31. As the Registrant was unable to meet the 5 August 2015 deadline Witness 1 agreed an extended target date of 13 August 2015 and met with the Registrant on two occasions to help with the process of writing the report.  The Registrant agreed to submit the PSR by 13 August 2015 to allow adequate time for quality assurance and to make any necessary amendments. Witness 1 said that a PSR should be sent to the Crown Court 3 days prior to a sentencing hearing. However, the Registrant did not submit the first draft until 14 August 2015. There were then extensive amendments that needed to be made, meaning that the PSR was not completed until 17 August 2015.  Due to this the PSR was not sent to the Crown Court until noon on 17 August 2015, less than 24 hours before sentence.

32. The Panel accepted the oral evidence of Witness 1, in conjunction with the notes of the documentation provided to it.  Witness 1’s evidence was that as the Registrant was unable to meet the deadline of 5 August 2015 she had extended it to 13 August 2015. However, her evidence was that the Registrant was in a position to, and should have, completed it by 5 August 2015, and the Panel accepted that evidence.  In fact he did not submit it until noon on Friday 14 August 2015.
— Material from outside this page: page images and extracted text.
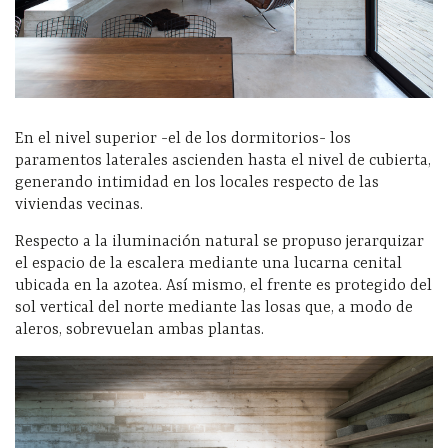
En el nivel superior -el de los dormitorios- los
paramentos laterales ascienden hasta el nivel de cubierta,
generando intimidad en los locales respecto de las
viviendas vecinas.
Respecto a la iluminación natural se propuso jerarquizar
el espacio de la escalera mediante una lucarna cenital
ubicada en la azotea. Así mismo, el frente es protegido del
sol vertical del norte mediante las losas que, a modo de
aleros, sobrevuelan ambas plantas.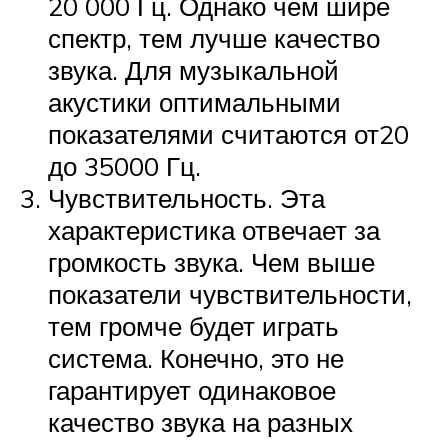
20 000 Гц. Однако чем шире
спектр, тем лучше качество
звука. Для музыкальной
акустики оптимальными
показателями считаются от20
до 35000 Гц.
Чувствительность. Эта
характеристика отвечает за
громкость звука. Чем выше
показатели чувствительности,
тем громче будет играть
система. Конечно, это не
гарантирует одинаковое
качество звука на разных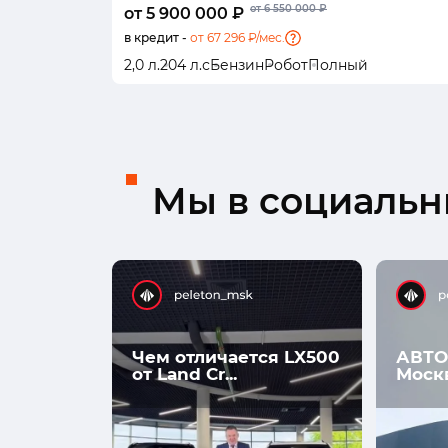
от 6 550 000 ₽
от 5 900 000 ₽
в кредит -
от 67 296 ₽/мес.
2,0 л.
204 л.с
Бензин
Робот
Полный
Мы в социальны
Чем отличается LX500
АВТО
от Land Cr...
Моск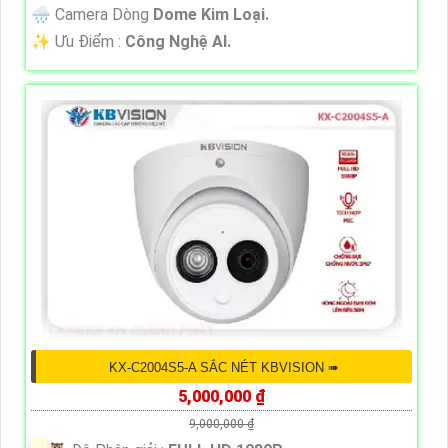
🌧️ Camera Dòng
Dome Kim Loại.
️✨ Ưu Điểm :
Công Nghệ AI.
KX-C2004S5-A SẮC NÉT KBVISION ➠
5,000,000 ₫
9,000,000 ₫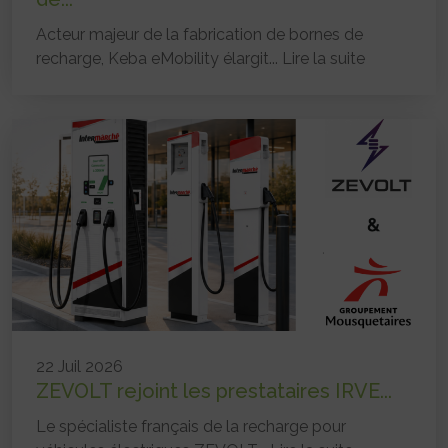
Acteur majeur de la fabrication de bornes de
recharge, Keba eMobility élargit...
Lire la suite
22 Juil 2026
ZEVOLT rejoint les prestataires IRVE...
Le spécialiste français de la recharge pour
33. The Panel concluded that the Registrant did not complete Risk Assessments, Court Documents and/or Review Reports in a timely fashion, in relation to Service User 16, in that a Pre Sentence Report that he was asked by the court to complete by 5 August 2015 was not made ready for signing off until 14 August 2015 and was not satisfactorily completed and signed off until Monday 17 August 2015.
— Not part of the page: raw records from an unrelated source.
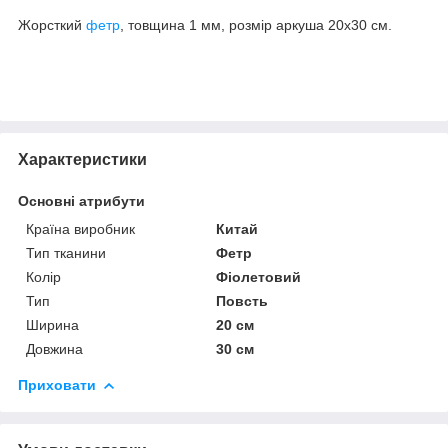
Жорсткий
фетр
, товщина 1 мм, розмір аркуша 20х30 см.
Характеристики
Основні атрибути
Країна виробник
Китай
Тип тканини
Фетр
Колір
Фіолетовий
Тип
Повсть
Ширина
20 см
Довжина
30 см
Приховати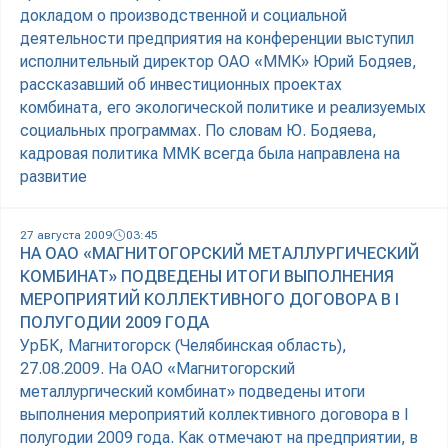
докладом о производственной и социальной
деятельности предприятия на конференции выступил
исполнительный директор ОАО «ММК» Юрий Бодяев,
рассказавший об инвестиционных проектах
комбината, его экологической политике и реализуемых
социальных программах. По словам Ю. Бодяева,
кадровая политика ММК всегда была направлена на
развитие
27 августа 2009
03:45
НА ОАО «МАГНИТОГОРСКИЙ МЕТАЛЛУРГИЧЕСКИЙ
КОМБИНАТ» ПОДВЕДЕНЫ ИТОГИ ВЫПОЛНЕНИЯ
МЕРОПРИЯТИЙ КОЛЛЕКТИВНОГО ДОГОВОРА В I
ПОЛУГОДИИ 2009 ГОДА
УрБК, Магнитогорск (Челябинская область),
27.08.2009. На ОАО «Магнитогорский
металлургический комбинат» подведены итоги
выполнения мероприятий коллективного договора в I
полугодии 2009 года. Как отмечают на предприятии, в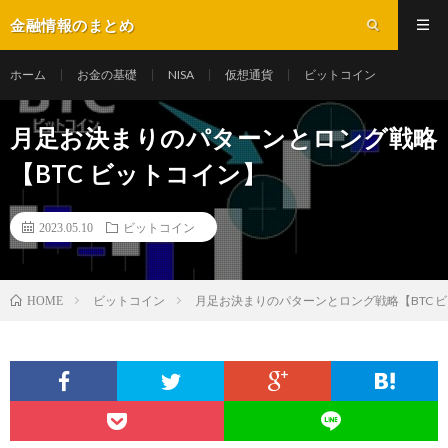
金融情報のまとめ
ホーム
お金の基礎
NISA
仮想通貨
ビットコイン
月足お決まりのパターンとロング戦略
【BTC ビットコイン】
2023.05.10
ビットコイン
ビットコイン
月足お決まりのパターンとロング戦略【BTC 
HOME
34. Accordingly, the Panel found this Sub-Particular proved.

SERVICE USER 31

Particular 1(c) Did not complete Risk Assessments, Court Documents and/or Review Reports in timely fashion in that: in relation to Service User 31, you completed your referral for reparation on 12 June 2015, outside the 10 day timescale set by the Initial Referral Panel on 18 May 2015;

35. Witness 1 informed the Panel that this case was allocated to the Registrant after Service User 31 received a Statutory Order on 21 April 2015. She said that the initial referral panel, held on 18 May 2015, agreed that Service User 31 should undergo 20 hours of reparation. The Service Agreement required the case manager to make a referral for reparation within 10 working days of the panel meeting, and so this should have been done no later than 1 June 2015. 

36. Witness 1 explained that as Service User 31 was keen to be involved in a particular project, it was important to build on his motivation and to arrange for the reparation to commence as soon as possible.  However, the Registrant did not make the referral for reparation until 12 June 2015 by which time this project was no longer available. Witness 1 said that he accepted at the time that this was an oversight on his part.

37. The Panel accepted the oral evidence of Witness 1, in conjunction with the copy of the referral document provided to it, and concluded that the Registrant did not complete Risk Assessments, Court Documents and/or Review Reports in timely fashion in relation to Service User 31, in that he completed his referral for reparation on 12 June 2015, which was outside the 10-day timescale set by the initial referral panel on 18 May 2015.

38. Accordingly, the Panel found this Sub-Particular proved.

Particular 3 (a) Did not meet with your service users at appropriate intervals and/or did not record those meetings, in that: in relation to Service User 31, the risk indication was for "intensive" contact (minimum x2 contacts per week) but you did not meet Service User 31 in three weeks

39. Witness 1 informed the Panel that Service User 31 was initially assessed as being at High likelihood of re-offending, which required supervision on an intensive level, meaning a minimum of twice weekly contact.

40. Witness 1 said that there was no documentary record of intensive contact with the Service User for a period of over 3 weeks prior to the supervision meeting of 3 August 2015.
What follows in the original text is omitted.